第363話
女性店員さんが、
「お客様、2名でよろしいでしょうか?」木嶋に尋ねた。
木嶋は、
「はい。窓側の席が空いていれば…そちらにしたいです。」と女性店員さんに答えた。
女性店員さんは、
「畏まりました。御席の確認をいたします。少々…お待ち下さいませ!」と予約席の確認をしていた。

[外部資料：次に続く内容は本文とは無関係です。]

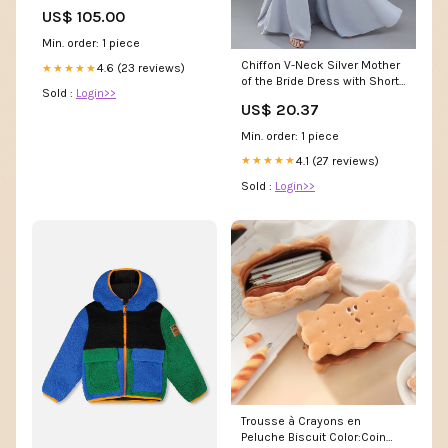
Farbe:Gold
US$ 105.00
Min. order: 1 piece
Chiffon V-Neck Silver Mother
4.6 (23 reviews)
★★★★★
of the Bride Dress with Short
Sold :
Login>>
Sleeves US4 / Silver
US$ 20.37
Min. order: 1 piece
4.1 (27 reviews)
★★★★★
Sold :
Login>>
Trousse à Crayons en
Peluche Biscuit Color:Coin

「お待たせしました…ご案内いたします。」木嶋たちをエスコートした。
木嶋の胸には、期待と不安が過ぎっていた。
女性店員さんの後ろを歩いて行く。
運が良く、窓側の席に座れれば夜景が見れるのだ。
「こちらです。」
案内された席は、窓側であった。
永岡さんは、
「なかなかいいところではないか?」木嶋に伝えた。
木嶋は、
「そうですね!滅多に座れませんよ!」永岡さんに話したのだ。
女性店員さんが、木嶋にメニューを渡し…
「ご注文が決まりましたら、こちらのボタンを押して下さいませ!」木嶋に告げ、テーブルから離れて行く。
木嶋は、
「永岡さん、何にしますか?」永岡さんに尋ねた。
永岡さんは、メニューを見ながら…
「メニューが豊富だな!何にしようか?《活たらば刺身》、《日高豚蒸ししゃぶ》、《北の黄金鶏味くらべ串盛り》にしようか!あと…ビールも忘れずに頼むんだぞ!」木嶋に話したのだ。
「分かりました。」
手元にあるボタンを押した。
「ピンポン」と店内に鳴り響く。
女性店員さんが、
「お待たせしました。ご注文をどうぞ。」
ハンドヘルドターミナルを持ちながら…
木嶋は、
「お願いします。《活たらば刺身》、《日高豚蒸ししゃぶ》、《北の黄金鶏味くらべ串盛り》、あと…生ビールの中ジョッキを2つ。」女性店員さんに答えた。
女性店員さんは、
「ご注文を繰り返します。《活たらば刺身》、《日高豚蒸ししゃぶ》、《北の黄金鶏味くらべ串盛り》、生ビールの中ジョッキを2つですね!以上でよろしいでしょうか?」木嶋に問いかけていた。
木嶋は、
「それで、OKです。」女性店員さんに告げた。
女性店員さんは、ハンドヘルドターミナルを腰近くにある革のケースにしまい、メニューを下げた。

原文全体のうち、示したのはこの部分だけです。